PROBLEM DETAILS:
Each line in the entries below that holds the word "wifi" belongs in the answer.
Segment Start: EXTRACTED DATA
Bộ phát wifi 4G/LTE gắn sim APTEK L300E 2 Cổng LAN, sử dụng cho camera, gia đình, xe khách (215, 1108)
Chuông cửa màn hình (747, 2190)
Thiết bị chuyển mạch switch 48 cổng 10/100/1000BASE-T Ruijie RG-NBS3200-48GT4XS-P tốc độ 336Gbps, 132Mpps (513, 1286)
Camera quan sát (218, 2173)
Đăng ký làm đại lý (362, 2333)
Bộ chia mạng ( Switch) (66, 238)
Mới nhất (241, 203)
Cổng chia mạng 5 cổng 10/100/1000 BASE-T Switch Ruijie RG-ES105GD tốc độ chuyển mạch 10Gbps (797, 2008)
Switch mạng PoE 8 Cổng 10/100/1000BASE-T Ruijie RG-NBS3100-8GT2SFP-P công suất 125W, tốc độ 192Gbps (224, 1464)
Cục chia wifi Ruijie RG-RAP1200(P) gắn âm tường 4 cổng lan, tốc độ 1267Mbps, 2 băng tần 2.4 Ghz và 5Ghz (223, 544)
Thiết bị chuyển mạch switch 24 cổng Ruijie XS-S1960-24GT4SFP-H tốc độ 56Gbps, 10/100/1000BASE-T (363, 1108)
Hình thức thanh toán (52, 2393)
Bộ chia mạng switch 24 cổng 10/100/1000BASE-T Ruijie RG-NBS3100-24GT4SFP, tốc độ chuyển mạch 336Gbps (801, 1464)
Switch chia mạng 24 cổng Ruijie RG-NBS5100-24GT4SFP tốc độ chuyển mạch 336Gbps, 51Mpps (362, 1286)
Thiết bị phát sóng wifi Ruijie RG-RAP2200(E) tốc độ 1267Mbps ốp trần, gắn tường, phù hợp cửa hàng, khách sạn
Segment End: EXTRACTED DATA
RESULT:
Bộ phát wifi 4G/LTE gắn sim APTEK L300E 2 Cổng LAN, sử dụng cho camera, gia đình, xe khách (215, 1108)
Cục chia wifi Ruijie RG-RAP1200(P) gắn âm tường 4 cổng lan, tốc độ 1267Mbps, 2 băng tần 2.4 Ghz và 5Ghz (223, 544)
Thiết bị phát sóng wifi Ruijie RG-RAP2200(E) tốc độ 1267Mbps ốp trần, gắn tường, phù hợp cửa hàng, khách sạn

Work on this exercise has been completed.